Sep 12, 2005 14:42
Jen Bogan sent me this. I thought it was great.
All: This is Rick Reily's column in this week's Sports Illustrated. He is the feature columnist on the last page. This may make you proud to be a Tiger.
Sports Illustrated
By Rick Reily
Sports? No, sports had absolutely nothing to do with the Gulf Coast's trying to survive Hurricane Katrina.
Except that while the fifth-ranked LSU football team practiced in Baton Rouge, about 80 miles northwest of New Orleans, the coaches were hollering above the drone of helicopters, 20 in all, dropping off evacuees.
Except the infield of the outdoor track was being used as a heliport 24 hours a day.
Except that the basketball arena, Pete Maravich Assembly Center, had been turned into a two-hooped hospital. Triage was where the band plays during games. Dialysis was where the scorekeepers sit. And pediatrics was where students usually wail. People still lined up outside to get in, though. It's just that they were all on stretchers.
No, sports weren't at all involved, except that the field house next door was a patient ward. And the baseball stadium was an evacuee processing center.
Katrina chaos was everywhere. In the LSU sports information office,student assistant Bill Martin couldn't sleep after volunteering at the Maravich Center, so he decided to urge his friends to help out by e-mailing them about what he'd seen.
Blackhawk helicopters were carrying in victims who'd been stranded on roofs. Buses rolled in from New Orleans.... A lady fell out of her wheelchair and we scrambled to help her up.... A man from New Orleans was badly injured on his head. Five minutes later he was dead.
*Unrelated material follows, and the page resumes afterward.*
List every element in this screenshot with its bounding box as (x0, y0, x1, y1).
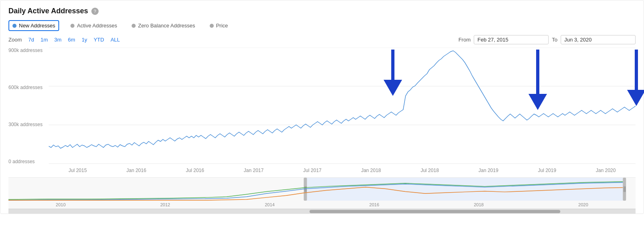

Mothers were giving birth in the locker rooms.... A man was rolled in on a stretcher [suffering from] gunshots. A paramedic said a looter needed his boat and he wouldn't give it to him.... The auxiliary gym was being used as a morgue. I couldn't take myself down there to see it.
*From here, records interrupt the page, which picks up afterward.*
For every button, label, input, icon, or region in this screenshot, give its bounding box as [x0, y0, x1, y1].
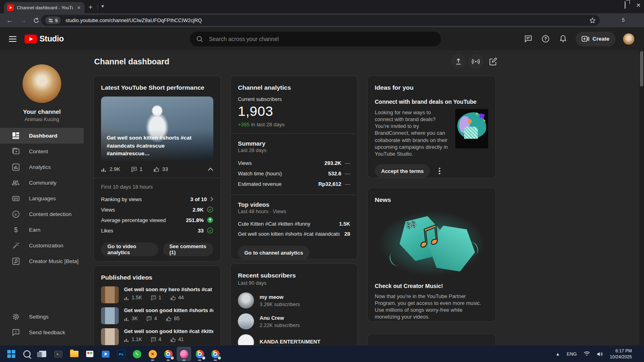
published-video-row[interactable]: Get well soon good kitten #cat #kitten #… [101, 328, 213, 345]
notifications-bell-icon[interactable] [558, 34, 568, 44]
sidebar-item-dashboard[interactable]: Dashboard [0, 128, 84, 144]
forward-button[interactable]: → [19, 17, 27, 24]
tab-close-icon[interactable]: × [76, 5, 81, 10]
create-button[interactable]: Create [576, 32, 615, 46]
card-title: Ideas for you [375, 84, 488, 91]
file-explorer-button[interactable] [67, 347, 81, 361]
tab-separator [97, 4, 98, 10]
menu-hamburger-icon[interactable] [9, 35, 17, 43]
terminal-button[interactable]: >_ [51, 347, 66, 361]
search-input[interactable] [208, 35, 435, 43]
back-button[interactable]: ← [6, 17, 14, 24]
metric-row-ranking[interactable]: Ranking by views 3 of 10 [101, 194, 213, 204]
sidebar-item-earn[interactable]: $ Earn [0, 222, 84, 238]
sidebar-item-creator-music[interactable]: Creator Music [Beta] [0, 253, 84, 269]
task-view-button[interactable] [35, 347, 50, 361]
channel-avatar[interactable] [23, 64, 61, 103]
chart-bars-icon [101, 167, 107, 172]
short-video-thumbnail[interactable]: Get well soon kitten #shorts #cat #aiand… [101, 97, 213, 161]
window-close-button[interactable]: ✕ [636, 2, 641, 8]
published-video-row[interactable]: Get well soon good kitten #shorts #cat #… [101, 307, 213, 324]
go-live-button[interactable] [468, 54, 483, 69]
sidebar-item-customization[interactable]: Customization [0, 238, 84, 253]
microsoft-store-button[interactable] [83, 347, 97, 361]
terminal-icon: >_ [54, 351, 62, 358]
card-menu-icon[interactable] [439, 168, 440, 175]
studio-brand[interactable]: Studio [39, 34, 64, 43]
window-restore-button[interactable] [625, 2, 625, 9]
feedback-comment-icon[interactable] [524, 34, 533, 44]
language-indicator[interactable]: ENG [567, 352, 577, 356]
photoshop-button[interactable]: Ps [114, 347, 128, 361]
account-avatar[interactable] [623, 33, 634, 45]
new-tab-button[interactable]: + [89, 3, 93, 11]
community-icon [12, 179, 20, 187]
sidebar-item-community[interactable]: Community [0, 175, 84, 191]
subscriber-row[interactable]: my meow3.26K subscribers [238, 292, 350, 309]
video-thumbnail[interactable] [101, 286, 119, 303]
create-label: Create [592, 36, 609, 42]
scrollbar-thumb[interactable] [640, 51, 643, 86]
page-scrollbar[interactable] [639, 50, 644, 345]
go-to-video-analytics-button[interactable]: Go to video analytics [101, 243, 158, 256]
sidebar-item-languages[interactable]: Languages [0, 191, 84, 206]
subscriber-row[interactable]: Anu Crew2.22K subscribers [238, 313, 350, 329]
video-thumbnail[interactable] [101, 307, 119, 324]
upload-videos-button[interactable] [451, 54, 466, 69]
site-chip-count: 5 [55, 18, 58, 23]
chrome-profile-1-button[interactable] [161, 347, 175, 361]
taskbar-clock[interactable]: 6:17 PM 10/24/2025 [610, 348, 632, 360]
chrome-profile-2-button[interactable] [192, 347, 207, 361]
subscriber-avatar[interactable] [238, 292, 254, 309]
edit-button[interactable] [485, 54, 501, 69]
video-thumbnail[interactable] [101, 328, 119, 345]
tab-list-chevron-icon[interactable]: ▼ [101, 4, 105, 8]
sidebar-item-content-detection[interactable]: c Content detection [0, 206, 84, 222]
bookmark-star-icon[interactable] [589, 17, 596, 24]
help-icon[interactable]: ? [541, 34, 551, 44]
orange-app-button[interactable]: ✕ [145, 347, 160, 361]
sidebar-label: Settings [29, 314, 49, 320]
sidebar-item-send-feedback[interactable]: Send feedback [0, 325, 84, 340]
sidebar-item-settings[interactable]: Settings [0, 309, 84, 325]
sidebar-item-analytics[interactable]: Analytics [0, 159, 84, 175]
wifi-icon[interactable] [584, 352, 590, 356]
hidden-icons-chevron[interactable]: ▲ [555, 352, 560, 356]
collapse-chevron-icon[interactable] [208, 167, 213, 171]
top-video-row[interactable]: Cute Kitten #Cat #kitten #funny 1.5K [238, 219, 350, 229]
comment-icon [151, 295, 156, 300]
sidebar-label: Languages [29, 195, 56, 202]
published-video-row[interactable]: Get well soon my hero #shorts #cat #kitt… [101, 286, 213, 303]
check-circle-icon [207, 206, 213, 213]
subscriber-avatar[interactable] [238, 334, 254, 345]
subscriber-row[interactable]: KANDA ENTERTAIMENT [238, 334, 350, 345]
active-browser-window-button[interactable] [177, 347, 191, 361]
see-comments-button[interactable]: See comments (1) [163, 243, 213, 256]
taskbar-search-button[interactable] [20, 347, 34, 361]
ideas-subtitle: Connect with brand deals on YouTube [375, 99, 488, 105]
go-to-channel-analytics-button[interactable]: Go to channel analytics [238, 246, 310, 259]
chrome-profile-3-button[interactable] [208, 347, 223, 361]
news-headline: Check out Creator Music! [375, 283, 488, 289]
extensions-badge[interactable]: 5 [622, 17, 625, 23]
url-text[interactable]: studio.youtube.com/channel/UCIwZ9aUFOqFP… [65, 18, 589, 23]
accept-the-terms-button[interactable]: Accept the terms [375, 164, 430, 178]
clock-time: 6:17 PM [610, 348, 632, 354]
volume-icon[interactable] [597, 352, 603, 357]
trend-up-circle-icon [207, 217, 213, 223]
youtube-logo[interactable] [25, 35, 37, 43]
reload-button[interactable] [33, 17, 41, 24]
channel-search[interactable] [189, 31, 442, 47]
browser-tab[interactable]: Channel dashboard - YouTube S × [4, 2, 85, 13]
start-button[interactable] [4, 347, 19, 361]
media-player-button[interactable] [98, 347, 113, 361]
subscriber-avatar[interactable] [238, 313, 254, 329]
sidebar-item-content[interactable]: Content [0, 144, 84, 159]
dashboard-icon [12, 132, 20, 140]
address-bar[interactable]: 5 studio.youtube.com/channel/UCIwZ9aUFOq… [41, 15, 600, 26]
video-title-line2: #aiandcats #catrescue #animalrescue… [107, 142, 209, 158]
flat-trend-dash: — [345, 181, 350, 187]
site-permissions-chip[interactable]: 5 [45, 16, 61, 24]
whatsapp-button[interactable] [130, 347, 144, 361]
top-video-row[interactable]: Get well soon kitten #shorts #cat #aiand… [238, 229, 350, 239]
Martin's friends should have heard the story of his colleague Jason Feirman. He was stranded on I-10, near the police roadblock 20 minutes outside New Orleans, when a displaced and distraught woman snapped and walked straight into traffic. Feirman jumped out of his car, sprinted down the highway, grabbed the woman and dragged her to the shoulder.
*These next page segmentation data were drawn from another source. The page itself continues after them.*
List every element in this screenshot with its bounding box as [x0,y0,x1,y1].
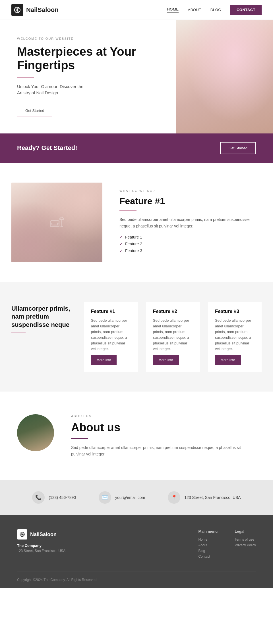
hero-woman-image [176,20,273,133]
card-2-title: Feature #2 [153,309,193,314]
hero-get-started-button[interactable]: Get Started [17,105,52,116]
contact-address-item: 📍 123 Street, San Francisco, USA [168,491,241,504]
footer-main: NailSaloon The Company 123 Street, San F… [17,529,256,560]
about-title: About us [71,421,256,434]
about-divider [71,438,88,439]
feature-title: Feature #1 [119,196,262,206]
nav-link-blog[interactable]: BLOG [210,8,221,12]
card-2: Feature #2 Sed pede ullamcorper amet ull… [146,302,200,372]
email-icon: ✉️ [99,491,111,504]
check-icon: ✓ [119,242,123,246]
footer-logo: NailSaloon [17,529,181,540]
svg-point-3 [22,534,23,535]
contact-info-section: 📞 (123) 456-7890 ✉️ your@email.com 📍 123… [0,480,273,515]
cards-section: Ullamcorper primis, nam pretium suspendi… [0,282,273,392]
feature-divider [119,210,136,211]
card-1-title: Feature #1 [91,309,131,314]
hero-title: Masterpieces at Your Fingertips [17,45,162,72]
card-3: Feature #3 Sed pede ullamcorper amet ull… [208,302,262,372]
phone-icon: 📞 [32,491,45,504]
footer-company-address: 123 Street, San Francisco, USA [17,549,181,553]
card-1-more-info-button[interactable]: More Info [91,355,117,365]
footer-main-menu-title: Main menu [198,529,218,534]
hero-left: WELCOME TO OUR WEBSITE Masterpieces at Y… [0,20,176,133]
footer-company-name: The Company [17,543,181,548]
footer-main-menu: Main menu Home About Blog Contact [198,529,218,560]
footer-legal-title: Legal [235,529,256,534]
card-3-more-info-button[interactable]: More Info [215,355,241,365]
contact-email-item: ✉️ your@email.com [99,491,145,504]
check-icon: ✓ [119,248,123,253]
nav-link-home[interactable]: HOME [167,7,179,12]
hero-subtitle: Unlock Your Glamour: Discover the Artist… [17,83,97,96]
card-3-title: Feature #3 [215,309,255,314]
feature-section: 🛋 WHAT DO WE DO? Feature #1 Sed pede ull… [0,163,273,282]
logo-icon [11,4,23,16]
feature-description: Sed pede ullamcorper amet ullamcorper pr… [119,216,262,229]
about-person-image [17,414,54,451]
list-item: ✓ Feature 3 [119,248,262,253]
feature-content: WHAT DO WE DO? Feature #1 Sed pede ullam… [119,189,262,255]
footer-copyright: Copyright ©2024 The Company, All Rights … [17,578,96,582]
list-item: ✓ Feature 2 [119,242,262,246]
navbar: NailSaloon HOME ABOUT BLOG CONTACT [0,0,273,20]
location-icon: 📍 [168,491,180,504]
footer: NailSaloon The Company 123 Street, San F… [0,515,273,588]
footer-legal: Legal Terms of use Privacy Policy [235,529,256,560]
feature-what-label: WHAT DO WE DO? [119,189,262,193]
card-2-description: Sed pede ullamcorper amet ullamcorper pr… [153,318,193,352]
card-2-more-info-button[interactable]: More Info [153,355,179,365]
about-label: ABOUT US [71,414,256,418]
footer-link-about[interactable]: About [198,543,218,547]
check-icon: ✓ [119,235,123,239]
contact-address: 123 Street, San Francisco, USA [184,495,241,500]
nav-link-about[interactable]: ABOUT [188,8,201,12]
cards-grid: Ullamcorper primis, nam pretium suspendi… [11,302,262,372]
list-item: ✓ Feature 1 [119,235,262,239]
nav-logo[interactable]: NailSaloon [11,4,59,16]
footer-logo-name: NailSaloon [30,532,57,538]
hero-divider [17,77,34,78]
logo-name: NailSaloon [26,6,59,14]
footer-terms-link[interactable]: Terms of use [235,538,256,541]
contact-phone-item: 📞 (123) 456-7890 [32,491,76,504]
contact-phone: (123) 456-7890 [49,495,76,500]
card-1: Feature #1 Sed pede ullamcorper amet ull… [84,302,138,372]
cta-get-started-button[interactable]: Get Started [220,142,256,154]
card-3-description: Sed pede ullamcorper amet ullamcorper pr… [215,318,255,352]
hero-image [176,20,273,133]
footer-logo-icon [17,529,27,540]
footer-link-home[interactable]: Home [198,538,218,541]
nav-links: HOME ABOUT BLOG CONTACT [167,5,262,15]
feature-salon-image: 🛋 [11,183,102,262]
hero-section: WELCOME TO OUR WEBSITE Masterpieces at Y… [0,20,273,133]
cards-intro-divider [11,332,26,333]
about-description: Sed pede ullamcorper amet ullamcorper pr… [71,444,242,457]
cards-intro: Ullamcorper primis, nam pretium suspendi… [11,302,76,336]
svg-point-1 [16,9,18,11]
cta-banner-text: Ready? Get Started! [17,144,77,152]
footer-link-blog[interactable]: Blog [198,549,218,553]
footer-bottom: Copyright ©2024 The Company, All Rights … [17,572,256,582]
nav-contact-button[interactable]: CONTACT [230,5,262,15]
about-section: ABOUT US About us Sed pede ullamcorper a… [0,392,273,480]
cta-banner: Ready? Get Started! Get Started [0,133,273,163]
cards-intro-title: Ullamcorper primis, nam pretium suspendi… [11,305,76,329]
card-1-description: Sed pede ullamcorper amet ullamcorper pr… [91,318,131,352]
footer-link-contact[interactable]: Contact [198,555,218,559]
footer-brand: NailSaloon The Company 123 Street, San F… [17,529,181,560]
contact-email: your@email.com [115,495,145,500]
footer-privacy-link[interactable]: Privacy Policy [235,543,256,547]
about-person-placeholder [17,414,54,451]
about-content: ABOUT US About us Sed pede ullamcorper a… [71,414,256,457]
salon-room-placeholder: 🛋 [11,183,102,262]
hero-welcome-text: WELCOME TO OUR WEBSITE [17,37,162,40]
feature-list: ✓ Feature 1 ✓ Feature 2 ✓ Feature 3 [119,235,262,253]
It was a week none will forget, much as they would like to. The Tigers' starting quarterback, sophomore JaMarcus Russell, had a lot on his mind too -- the team's game this Saturday night against Arizona State and the 22 displaced people in his three-bedroom apartment. The guy sleeping on his couch? Fats Domino.
Domino, the R&B icon who'd been listed in the papers as missing for two days, is the granddad of Russell's girlfriend, Chantel Brimmer. After the levees gave way in New Orleans, Domino was trapped on the second floor of his house. He was rescued by boat and taken to the makeshift hospital at the Maravich Center volunteering there that night -- as so many LSU athletes were -- bumped into Domino and took him home.
Since then the quarterback has been attending to the people in his apartment. "I've been staying up real late getting medicine and stuff," a bleary-eyed Russell said. "Plus, I couldn't eat after what I saw [at the Maravich Center]."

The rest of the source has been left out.